Task instructions ->
Transcribe the entries below with complete accuracy, excluding the pictures.

Provided entries ->
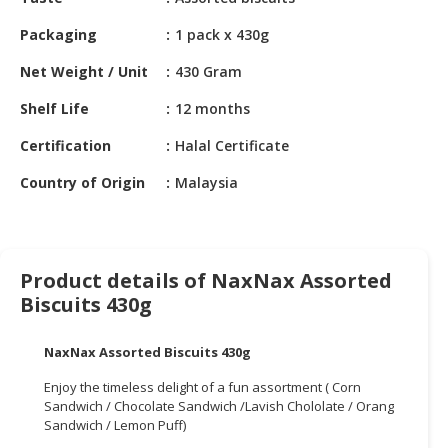
HALAL
CHEMICAL
Packaging
1 pack x 430g
PET
Net Weight / Unit
430 Gram
PRODUCTS
Shelf Life
12 months
AUTOMOTIVE
Certification
Halal Certificate
RETAIL
&
Country of Origin
Malaysia
DEALER
MACHINERY,
INDUSTRIAL
Product details of NaxNax Assorted
PARTS
Biscuits 430g
&
TOOLS
NaxNax Assorted Biscuits 430g
BUSINESS
Enjoy the timeless delight of a fun assortment ( Corn
&
Sandwich / Chocolate Sandwich /Lavish Chololate / Orang
PROFESSIONAL
Sandwich / Lemon Puff)
SERVICES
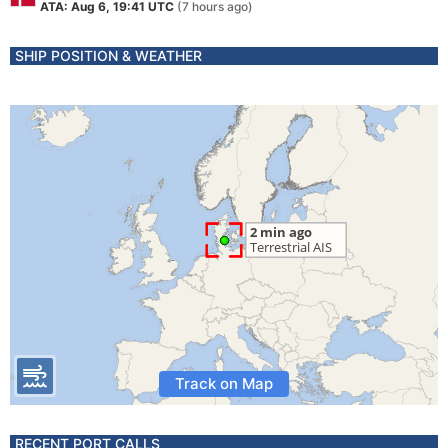
ATA: Aug 6, 19:41 UTC
(7 hours ago)
SHIP POSITION & WEATHER
Track on Map
RECENT PORT CALLS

Answer space ->
HALAL
CHEMICAL
Packaging
1 pack x 430g
PET
Net Weight / Unit
430 Gram
PRODUCTS
Shelf Life
12 months
AUTOMOTIVE
Certification
Halal Certificate
RETAIL
&
Country of Origin
Malaysia
DEALER
MACHINERY,
INDUSTRIAL
Product details of NaxNax Assorted
PARTS
Biscuits 430g
&
TOOLS
NaxNax Assorted Biscuits 430g
BUSINESS
Enjoy the timeless delight of a fun assortment ( Corn
&
Sandwich / Chocolate Sandwich /Lavish Chololate / Orang
PROFESSIONAL
Sandwich / Lemon Puff)
SERVICES
ATA: Aug 6, 19:41 UTC
(7 hours ago)
SHIP POSITION & WEATHER
Track on Map
RECENT PORT CALLS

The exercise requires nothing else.